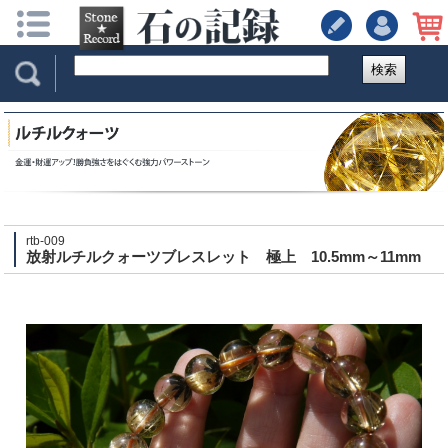
検索
rtb-009
放射ルチルクォーツブレスレット 極上 10.5mm～11mm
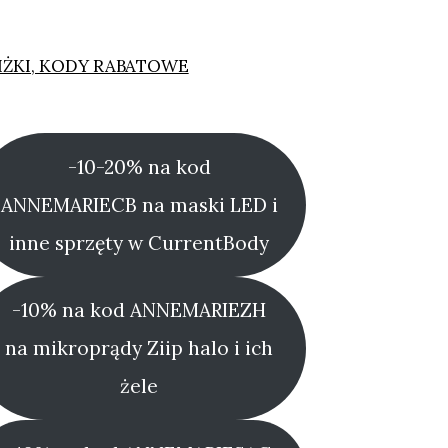
IŻKI, KODY RABATOWE
-10-20% na kod
ANNEMARIECB na maski LED i
inne sprzęty w CurrentBody
-10% na kod ANNEMARIEZH
na mikroprądy Ziip halo i ich
żele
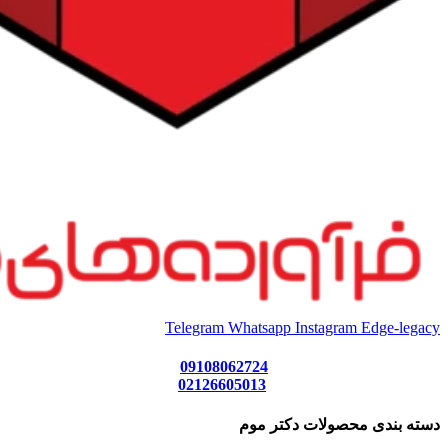
Telegram
Whatsapp
Instagram
Edge-legacy
09108062724
02126605013
دسته بندی محصولات دکتر موم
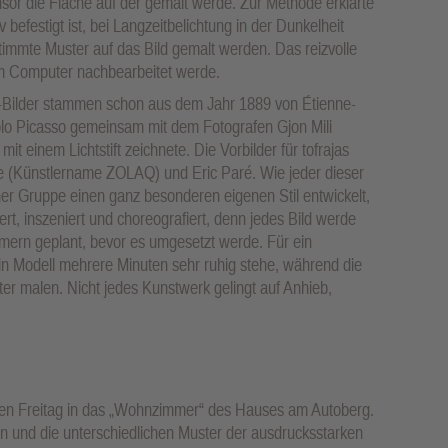
nsor die Fläche auf der gemalt werde. Zur Methode erklärte
 befestigt ist, bei Langzeitbelichtung in der Dunkelheit
immte Muster auf das Bild gemalt werden. Das reizvolle
 am Computer nachbearbeitet werde.
g-Bilder stammen schon aus dem Jahr 1889 von Étienne-
blo Picasso gemeinsam mit dem Fotografen Gjon Mili
mit einem Lichtstift zeichnete. Die Vorbilder für tofrajas
e (Künstlername ZOLAQ) und Eric Paré. Wie jeder dieser
r Gruppe einen ganz besonderen eigenen Stil entwickelt,
t, inszeniert und choreografiert, denn jedes Bild werde
mern geplant, bevor es umgesetzt werde. Für ein
 ein Modell mehrere Minuten sehr ruhig stehe, während die
er malen. Nicht jedes Kunstwerk gelingt auf Anhieb,
tzten Freitag in das „Wohnzimmer“ des Hauses am Autoberg.
en und die unterschiedlichen Muster der ausdrucksstarken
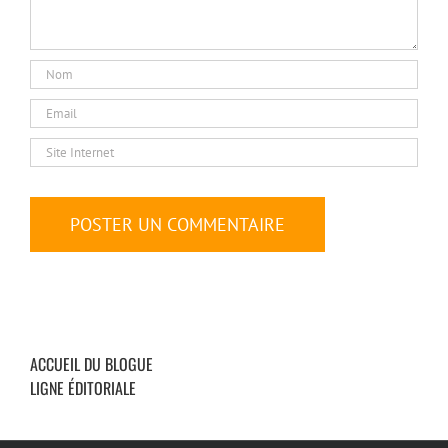
ACCUEIL DU BLOGUE
LIGNE ÉDITORIALE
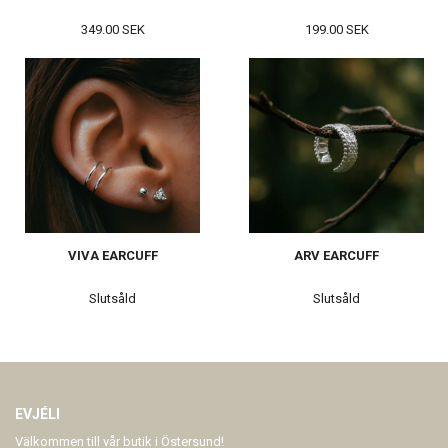
349.00 SEK
199.00 SEK
VIVA EARCUFF
ARV EARCUFF
Slutsåld
Slutsåld
EVJÉLI
Välkommen till vår butik i Östersund!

※ ※ ※

## Exercise goal
The lines from the start of the data through the line that contains "mit einem Lichtstift" are to be returned exactly, please, with both ends included and every picture left out.

## Written response
検索
rtb-009
放射ルチルクォーツブレスレット 極上 10.5mm～11mm
IŻKI, KODY RABATOWE
-10-20% na kod
ANNEMARIECB na maski LED i
inne sprzęty w CurrentBody
-10% na kod ANNEMARIEZH
na mikroprądy Ziip halo i ich
żele
Telegram
Whatsapp
Instagram
Edge-legacy
09108062724
02126605013
دسته بندی محصولات دکتر موم
nsor die Fläche auf der gemalt werde. Zur Methode erklärte
 befestigt ist, bei Langzeitbelichtung in der Dunkelheit
immte Muster auf das Bild gemalt werden. Das reizvolle
 am Computer nachbearbeitet werde.
g-Bilder stammen schon aus dem Jahr 1889 von Étienne-
blo Picasso gemeinsam mit dem Fotografen Gjon Mili
mit einem Lichtstift zeichnete. Die Vorbilder für tofrajas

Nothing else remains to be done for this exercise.